How to Stop Fraud in Loyalty Programs


Whether it’s a local grocery store, a national restaurant chain or international airlines, loyalty programs have become an ingrained part of modern consumer life. While providing your name and email when making a purchase may seem like a harmless extra step to add, loyalty programs are becoming increasingly valuable sources for fraud.

Loyalty programs are soft targets for fraud, explained Amir Mousa, internal audit section head for Al Ain Holding Group in his session at the 2019 ACFE Fraud Conference Middle East. The industry is estimated to be worth $48 billion, but loyalty programs are far less protected than banks — which has led to 72% of these programs experiencing issues with fraud.
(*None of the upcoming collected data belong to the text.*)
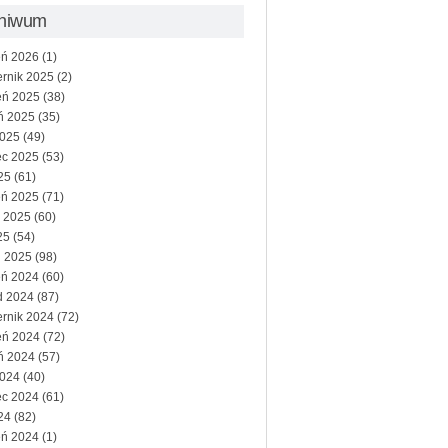
chiwum
eń 2026
(1)
ernik 2025
(2)
eń 2025
(38)
eń 2025
(35)
2025
(49)
ec 2025
(53)
25
(61)
eń 2025
(71)
 2025
(60)
25
(54)
ń 2025
(98)
eń 2024
(60)
d 2024
(87)
ernik 2024
(72)
eń 2024
(72)
eń 2024
(57)
2024
(40)
ec 2024
(61)
24
(82)
eń 2024
(1)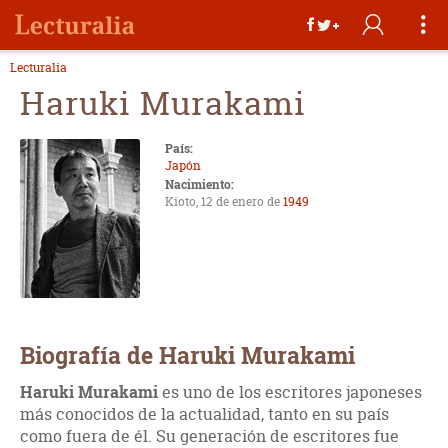
Lecturalia
Haruki Murakami
País:
Japón
Nacimiento:
Kioto, 12 de enero de
1949
Biografía de Haruki Murakami
Haruki Murakami
es uno de los escritores japoneses
más conocidos de la actualidad, tanto en su país
como fuera de él. Su generación de escritores fue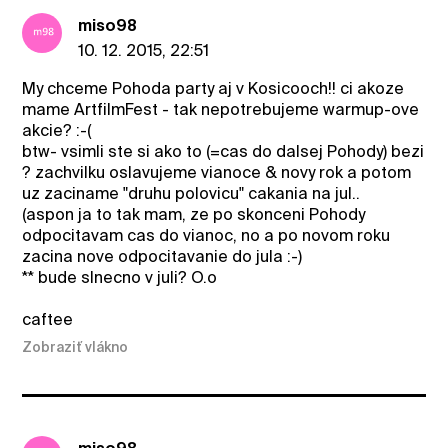
miso98
10. 12. 2015, 22:51
My chceme Pohoda party aj v Kosicooch!! ci akoze
mame ArtfilmFest - tak nepotrebujeme warmup-ove
akcie? :-(
btw- vsimli ste si ako to (=cas do dalsej Pohody) bezi
? zachvilku oslavujeme vianoce & novy rok a potom
uz zaciname "druhu polovicu" cakania na jul..
(aspon ja to tak mam, ze po skonceni Pohody
odpocitavam cas do vianoc, no a po novom roku
zacina nove odpocitavanie do jula :-)
** bude slnecno v juli? O.o
caftee
Zobraziť vlákno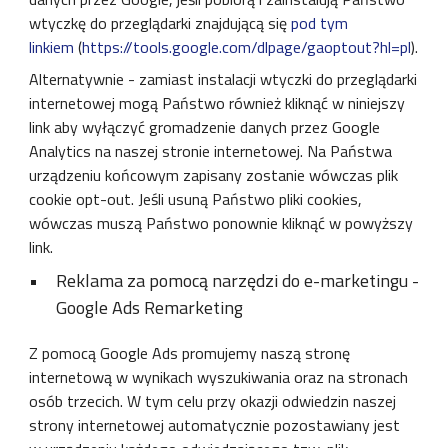
wtyczkę do przeglądarki znajdującą się
pod tym
linkiem
(
https://tools.google.com/dlpage/gaoptout?hl=pl
).
Alternatywnie - zamiast instalacji wtyczki do przeglądarki
internetowej mogą Państwo również kliknąć w niniejszy
link aby wyłączyć gromadzenie danych przez Google
Analytics na naszej stronie internetowej. Na Państwa
urządzeniu końcowym zapisany zostanie wówczas plik
cookie opt-out. Jeśli usuną Państwo pliki cookies,
wówczas muszą Państwo ponownie kliknąć w powyższy
link.
Reklama za pomocą narzędzi do e-marketingu -
Google Ads Remarketing
Z pomocą Google Ads promujemy naszą stronę
internetową w wynikach wyszukiwania oraz na stronach
osób trzecich. W tym celu przy okazji odwiedzin naszej
strony internetowej automatycznie pozostawiany jest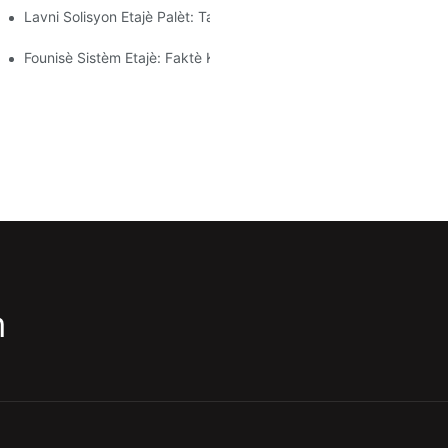
Lavni Solisyon Etajè Palèt: Tandans Ak Inovasyon
Founisè Sistèm Etajè: Faktè Kle Pou Chwazi Bon Patnè A
m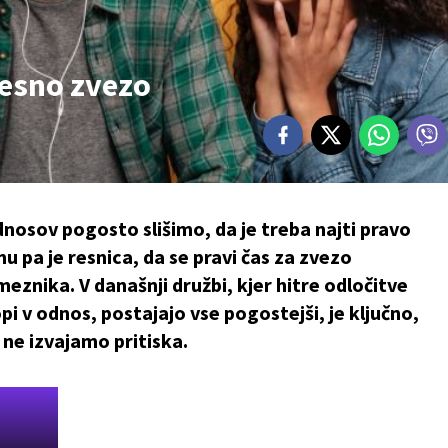
 resno zvezo
nosov pogosto slišimo, da je treba najti pravo
u pa je resnica, da se pravi čas za zvezo
znika. V današnji družbi, kjer hitre odločitve
topi v odnos, postajajo vse pogostejši, je ključno,
 ne izvajamo pritiska.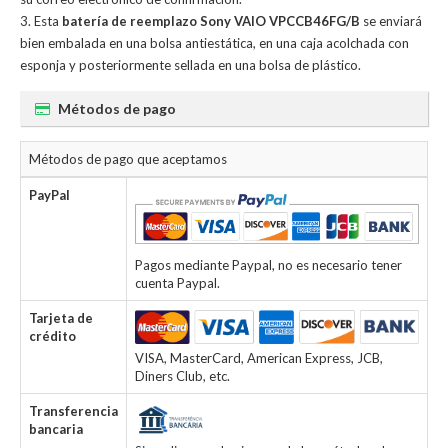
Esta
batería de reemplazo Sony VAIO VPCCB46FG/B
se enviará
bien embalada en una bolsa antiestática, en una caja acolchada con
esponja y posteriormente sellada en una bolsa de plástico.
Métodos de pago
Métodos de pago que aceptamos
PayPal
Pagos mediante Paypal, no es necesario tener
cuenta Paypal.
Tarjeta de
crédito
VISA, MasterCard, American Express, JCB,
Diners Club, etc.
Transferencia
bancaria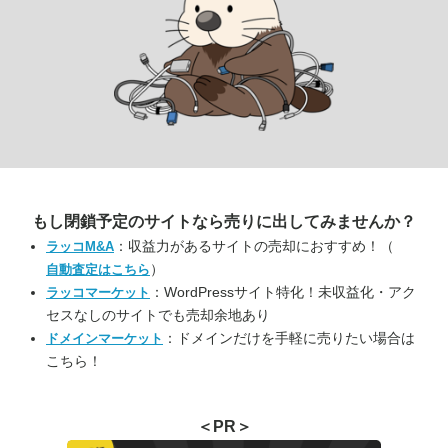
もし閉鎖予定のサイトなら
売りに出してみませんか？
：収益力があるサイトの売却におすすめ！（
ラッコM&A
）
自動査定はこちら
：WordPressサイト特化！未収益化・アク
ラッコマーケット
セスなしのサイトでも売却余地あり
：ドメインだけを手軽に売りたい場合は
ドメインマーケット
こちら！
＜PR＞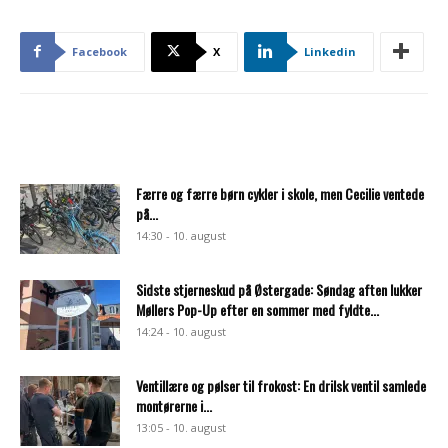
Facebook
X
Linkedin
Færre og færre børn cykler i skole, men Cecilie ventede
på...
14:30 - 10. august
Sidste stjerneskud på Østergade: Søndag aften lukker
Møllers Pop-Up efter en sommer med fyldte...
14:24 - 10. august
Ventillære og pølser til frokost: En drilsk ventil samlede
montørerne i...
13:05 - 10. august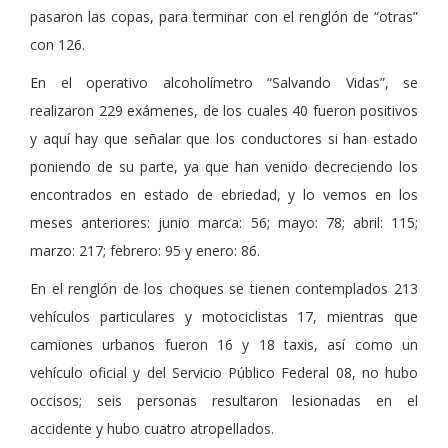
pasaron las copas, para terminar con el renglón de “otras”
con 126.
En el operativo alcoholímetro “Salvando Vidas”, se
realizaron 229 exámenes, de los cuales 40 fueron positivos
y aquí hay que señalar que los conductores si han estado
poniendo de su parte, ya que han venido decreciendo los
encontrados en estado de ebriedad, y lo vemos en los
meses anteriores: junio marca: 56; mayo: 78; abril: 115;
marzo: 217; febrero: 95 y enero: 86.
En el renglón de los choques se tienen contemplados 213
vehículos particulares y motociclistas 17, mientras que
camiones urbanos fueron 16 y 18 taxis, así como un
vehículo oficial y del Servicio Público Federal 08, no hubo
occisos; seis personas resultaron lesionadas en el
accidente y hubo cuatro atropellados.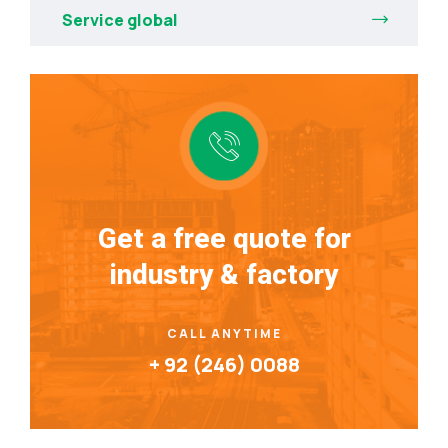
Service global
Get a free quote for
industry & factory
CALL ANYTIME
+ 92 (246) 0088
Mousa explained that as the programs have evolved, loyalty points are becoming equivalent to cash. “Now you can go to airline websites and buy anything with their points,” he said.  “Coffee machines, concert tickets — anything you can think of.” Those points are also often transferable between partner companies and can be redeemed for temporary promotions. Despite their value, customers aren’t as vigilant monitoring their loyalty point account balances as they are with their bank accounts.
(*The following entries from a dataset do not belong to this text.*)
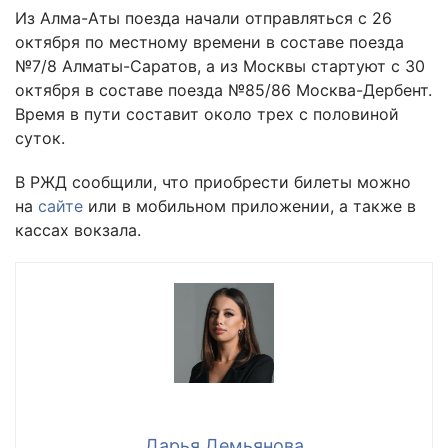
Из Алма-Аты поезда начали отправляться с 26
октября по местному времени в составе поезда
№7/8 Алматы-Саратов, а из Москвы стартуют с 30
октября в составе поезда №85/86 Москва-Дербент.
Время в пути составит около трех с половиной
суток.
В РЖД сообщили, что приобрести билеты можно
на
сайте
или в мобильном приложении, а также в
кассах вокзала.
Дарья Демьянова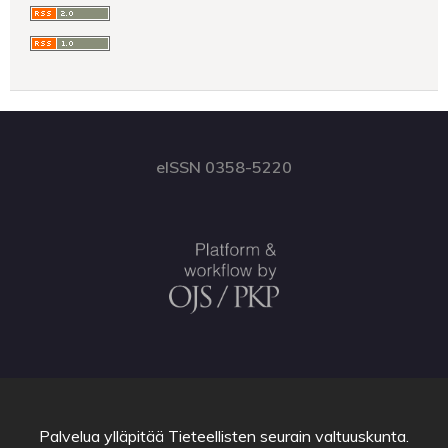
eISSN 0358-5220
Palvelua ylläpitää
Tieteellisten seurain valtuuskunta
.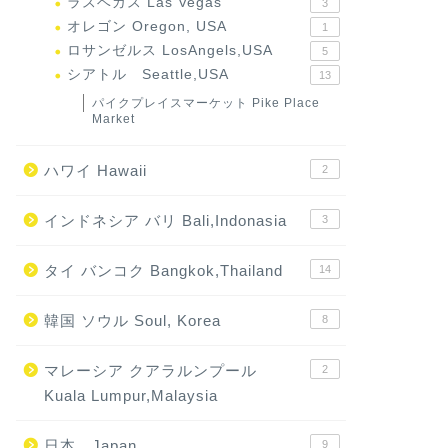
ラスベガス Las Vegas
3
オレゴン Oregon, USA
1
ロサンゼルス LosAngels,USA
5
シアトル Seattle,USA
13
パイクプレイスマーケット Pike Place
Market
ハワイ Hawaii
2
インドネシア バリ Bali,Indonasia
3
タイ バンコク Bangkok,Thailand
14
韓国 ソウル Soul, Korea
8
マレーシア クアラルンプール
2
Kuala Lumpur,Malaysia
日本 Japan
9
Loyalty programs can be targeted by three main fraud schemes. The first is when customers take advantage of loopholes in the programs and exploit the reward structure for gain. This causes a significant loss to the issuing organization. One example is when an American civil engineer, David Phillips, discovered that the company Healthy Choice was running a promotion where customers could earn up to 1,000 travel miles to the airline of their choice for every 10 product barcodes they mailed back to the company. Healthy Choice never specified the size of the barcodes needed, or a minimum value of item needing to be purchased. Phillips saw an opportunity and bought 12 thousand individual pudding cups, which he redeemed for more than 1.2 million airline miles.
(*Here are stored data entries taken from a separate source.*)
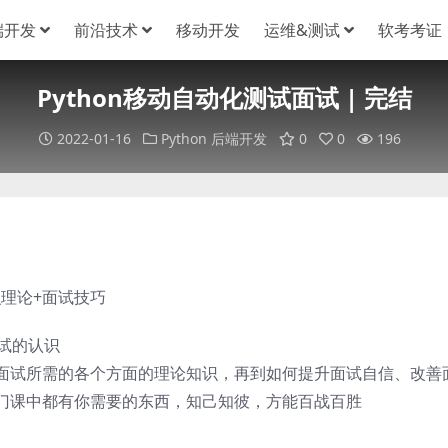
端开发
前沿技术
移动开发
运维&测试
软考考证
Python移动自动化测试面试 | 完结
2022-01-16
Python
后端开发
0
0
196
理论+
面
试
技巧
试的认识
面试所需的各个方面的理论知识，再到如何提升面试自信、改善
门课中都有你需要的东西，知己知彼，方能百战百胜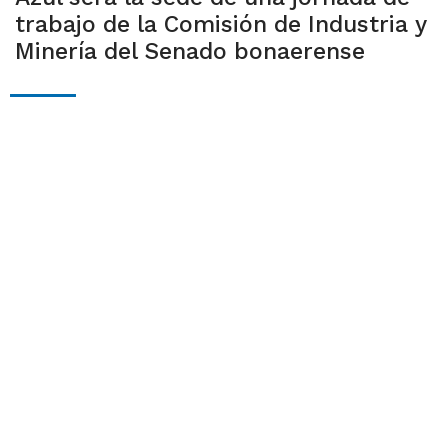
trabajo de la Comisión de Industria y
Minería del Senado bonaerense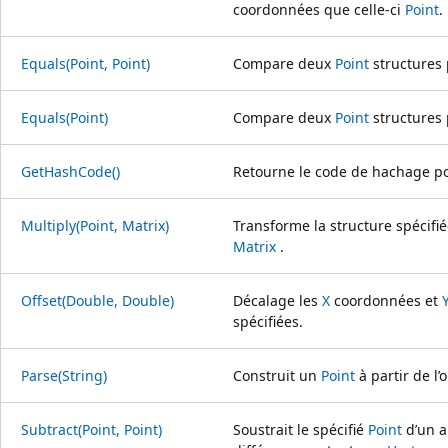
coordonnées que celle-ci
Point
.
Equals(Point, Point)
Compare deux
Point
structures p
Equals(Point)
Compare deux
Point
structures p
GetHashCode()
Retourne le code de hachage p
Multiply(Point, Matrix)
Transforme la structure spécifi
Matrix
.
Offset(Double, Double)
Décalage les
X
coordonnées et
spécifiées.
Parse(String)
Construit un
Point
à partir de l’
Subtract(Point, Point)
Soustrait le spécifié
Point
d’un a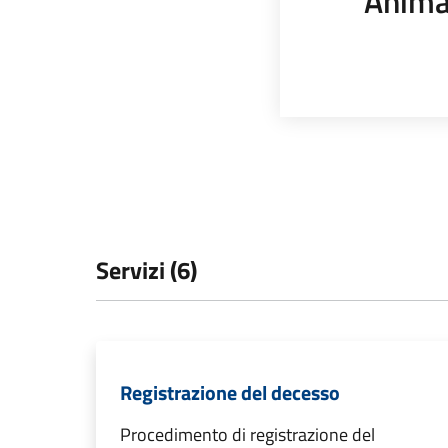
Anima
Servizi (6)
Registrazione del decesso
Procedimento di registrazione del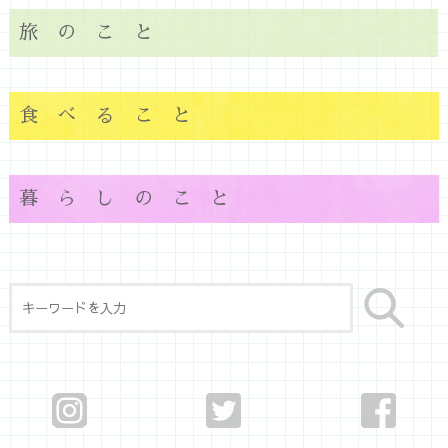
旅のこと
食べること
暮らしのこと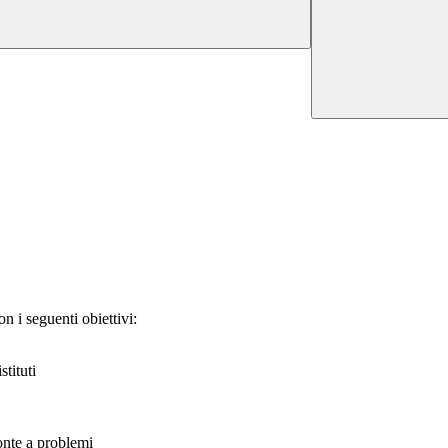
n i seguenti obiettivi:
stituti
ronte a problemi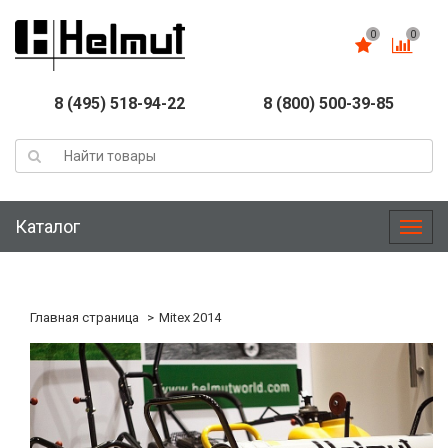
0
0
8 (495) 518-94-22
8 (800) 500-39-85
Каталог
Меню
Главная страница
Mitex 2014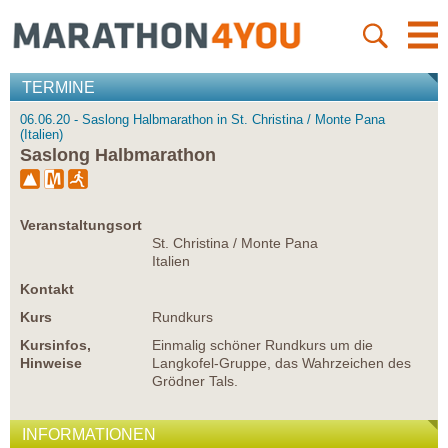
TERMINE
06.06.20 - Saslong Halbmarathon in St. Christina / Monte Pana
(Italien)
Saslong Halbmarathon
Veranstaltungsort
St. Christina / Monte Pana
Italien
Kontakt
Kurs
Rundkurs
Kursinfos,
Einmalig schöner Rundkurs um die
Hinweise
Langkofel-Gruppe, das Wahrzeichen des
Grödner Tals.
INFORMATIONEN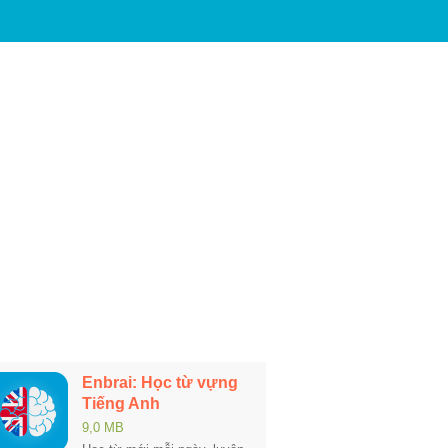
Enbrai: Học từ vựng
Tiếng Anh
9,0 MB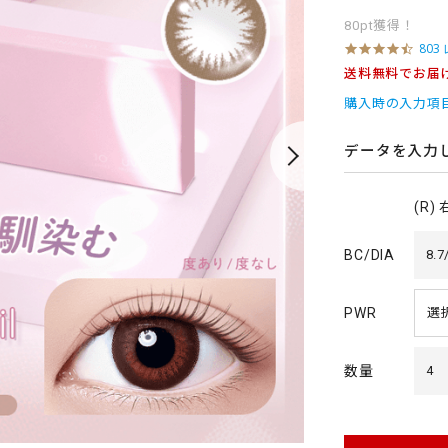
80pt獲得！
4
803
.
送料無料でお届
5
s
購入時の入力項
t
a
r
データを入力
r
a
t
(R)
i
n
g
BC/DIA
8.7
PWR
数量
4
Another fraud scheme is when employees or business partners defraud loyalty programs. One example Mousa shared was an airline agent who created loyalty accounts from the information of thousands of passengers. The agent put in accurate passenger details, but used his email instead of the passengers’, which allowed him to accumulate approximately 2.6 million air miles. He was finally caught when a victim customer went into his account to use miles to buy a trip, checked their balance and discovered it was zero. The customer brought the issue to the parent company, they investigated, and the employee ended up in prison.

The most public fraud scheme that loyalty programs are targeted by are fraud from outside attacks, like data breaches and hacking. International hotel chain Hilton discovered they had been breached in 2014. While that included customers’ credit card numbers, it also included usernames and passwords for their loyalty program. A couple of months after the breach they discovered the loyalty account information on the dark web, where 100,000 points, which could be worth $500, were being sold for $5. Loyalty programs by definition are meant to be easy to use and access for consumers, but Mousa explained, “It’s easy for customers, but it’s also easy for fraudsters and hackers.”

Mousa gave five suggestions for organizations with loyalty programs to follow:

  • Spread awareness. Discuss fraud schemes in loyalty programs with employees and offer training or education on the topic.

  • Track account activity. If an organization is vocal and transparent that they are tracking activity in their accounts, it’s a proactive way to prevent fraud against customers and employees alike.

  • Monitor the behavior in accounts. If a customer’s behavior suddenly changes from their baseline, that’s a red flag to follow up on.

  • Implement multiple security features. Since loyalty points can be as valuable as cash, they should be protected with similar security barriers. Organizations should use security questions and multi-factor authentication.

  • Communication. Companies need to communicate immediately with customers when they find anomalies.

When a commodity is as good as cash, it will always try to be taken advantage of. And, with so much money tied up in loyalty programs, anti-fraud professionals need to know how to stop loyalty program fraud. Luckily, for fraud examiners, the same prevention and detection techniques can be applied to points as they are for cash; it’s just about communicating the similarities.